Sampai-sampai Dewan Pers turun tangan untuk melakukan mediasi. Hal yang
menarik, ternyata pihak yang tersinggung menerjemahkan gambar karikatur yang
memang imajinatif itu dengan tafsiran sendiri, seolah-olah persepsi merekalah
yang paling benar.
Padahal,
karikatur sebagai produk seni, tentu saja menghendaki penafsiran yang disertai
persepsi imajinasi dari penikmatnya. Ketika imajinasi sudah turut campur, maka
penikmat karikatur pasti disuguhi sebuah ruang interpretasi yang betul-betul
bebas.
Hal
demikian itu akan menjadi lebih menarik ketika sebuah karikatur dibawa ke ruang
kelas. Sifat karikatur yang menampilkan suatu situasi sedemikian rupa akan
merangsang siswa untuk mendapatkan gagasan sebuah tulisan, khususnya tulisan
argumentasi. Siswa hanya perlu didukung pengetahuan mengenai konteks peristiwa
yang disampaikan dalam karikatur tersebut.
Pemanfaatan
karikatur sebagai media pembelajaran menulis karangan argumentasi lebih
berdasar kepada persamaan tujuan keduanya. Karikatur dan karangan argumentasi,
sama-sama berniat mempengaruhi banyak orang dengan pesan dan kesan yang dimuat
di dalamnya.
Lantas,
bagaimana cara memanfaatkan karikatur ini sebagai media pembelajaran?

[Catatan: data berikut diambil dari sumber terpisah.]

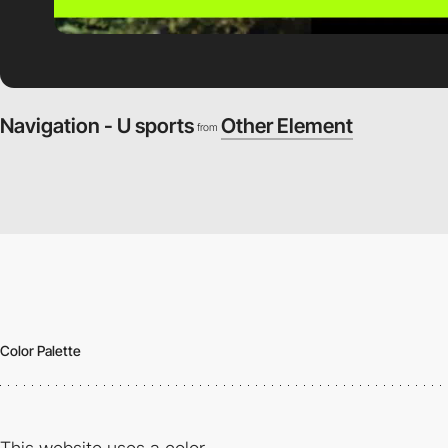
Navigation - U sports
Other Element
from
Color Palette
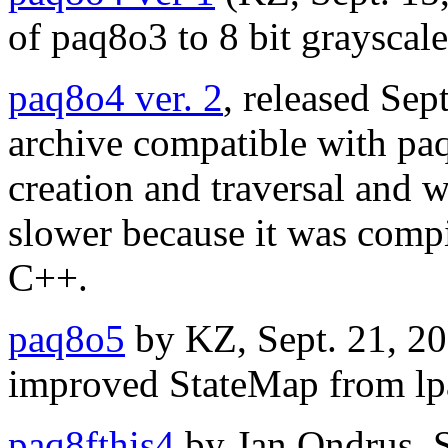
of paq8o3 to 8 bit grayscale
paq8o4 ver. 2
, released Sep
archive compatible with paq8
creation and traversal and 
slower because it was compi
C++.
paq8o5
by KZ, Sept. 21, 20
improved StateMap from lp
paq8fthis4
by Jan Ondrus, S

Setidaknya, langkah-langkah berikut bisa menjadi jalan untuk memanfaatkan
karikatur tersebut sebagai sebuah media pembelajaran. Untuk permulaan, siswa di
dalam kelas dapat dibagi menjadi beberapa kelompok. Nantinya, setiap kelompok
mendapatkan beberapa potong paragraf (puzzle paragraf) yang harus mereka
susun menjadi satu atau dua wacana. Dari wacana yang ada itu, satu di antaranya
harus merupakan wacana argumentasi.
Selanjutnya,
setiap kelompok akan berlomba menyusun paragraf acak itu menjadi sebuah wacana
yang koheren. Setelah didapati kelompok yang mampu menyusun secara tepat dan
cepat, kelompok tersebut ditugaskan untuk mengidentifikasi jenis wacana yang
mereka susun. Kesimpulan yang mereka ambil haruslah disertai alasan berdasarkan
ciri-ciri macam wacana.
Kegiatan
tadi, selain dimaksudkan untuk mengetahui jenis paragraf dan cara menyusun
paragraf yang koheren, tapi juga bertujuan untuk membangkitkan motivasi siswa
untuk mendapatkan materi selanjutnya.
Beranjak
ke bagian menyusun karangan argumentasi yang dimaksud, dapat dilakukan melalui
tahapan-tahapan sebagai berikut.
1) Memilih karikatur
jurnalistik dari koran cetak atau online,
2) Mendiskusikan topik
yang terkandung dalam karikatur yang disajikan,
3) Mengaitkan konteks
peristiwa yang termuat dalam karikatur,
4) Mengumpulkan data-data
pendukung dari kliping koran atau internet,
5) Menyusun kerangka
karangan sesuai dengan topik yang dipilih,
6) Mengembangkan kerangka
karangan menjadi karangan argumentasi yang utuh.
Setelah
semua tahapan tersebut dilalui, selanjutnya siswa melakukan silang baca dengan
rekannya. Silang baca ini dimaksudkan untuk tahap penyuntingan terhadap isi,
penggunaan tanda baca, dan kesalahan dalam penulisan.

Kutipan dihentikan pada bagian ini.